I have a version of Dosemu, that I hacked installed so that I can do MESS-DOS programs. The I may publish the hack if I can get my boss to agree. One of the things I did was make it so that the "speaker" would come out the sound card and be fairly accurate about frequencies and durations. This is because one of the DOS programs that is used, used audio feedback to let you know what is happening while you are looking at what you are doing and not looking at the screen.
I have Wine installed to do the few windows things I need to do. ExpressPCB works just fine under wine. I don't let it know that there is a network on the machine so it can't submit the PCB directly.
Needless to say LTSpice works under wine as do all well written windows programs.
I do all of my documents for others with Openoffice.
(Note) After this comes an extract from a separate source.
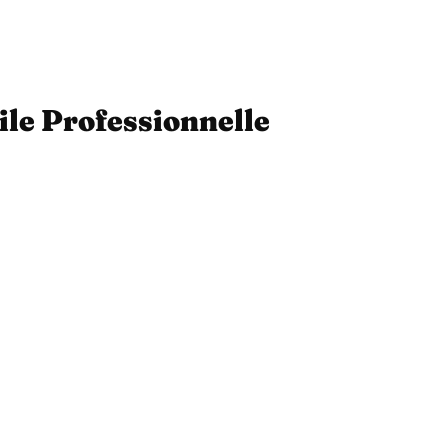
ile Professionnelle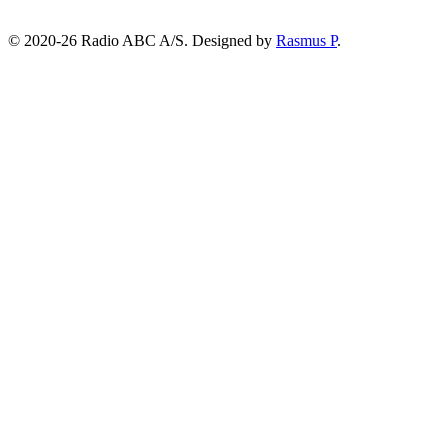
© 2020-26 Radio ABC A/S.
Designed by
Rasmus P
.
I have better luck with the pictures in a document staying as they should than folks trading among MS Office seem to. Creating a PDF is the way to go if you want the document to look the same to everyone.
Old unspoken rule out here in the US: Set MS-Word to "97-compatible" and always store in that format -> All problems gone. MS really blew it with the docx stuff, what a pain. So far none of my clients uses ODT. But I do know folks who have uninstalled Office 2007 and I am beginning to understand why (not that I ever planned to buy it).
Translation for the folks here: "June 6 is Cholesterol Day, don't forget to stock up on butter and on eggs"
Actually, it was different. I tried out Ubuntu (still have it) and found that I did not like the directory writing privileges for non-sudo status. Plus I thought that Tux looked too jaundiced ;-)
The only app I was interested was gEDA but it has too many shortcomings for my work so I'll stick with Cadsoft Eagle for now.
Installation of apps is actually rather easy in Ubuntu-Linux. If you want to you can click a little check box in Synaptics and that's it.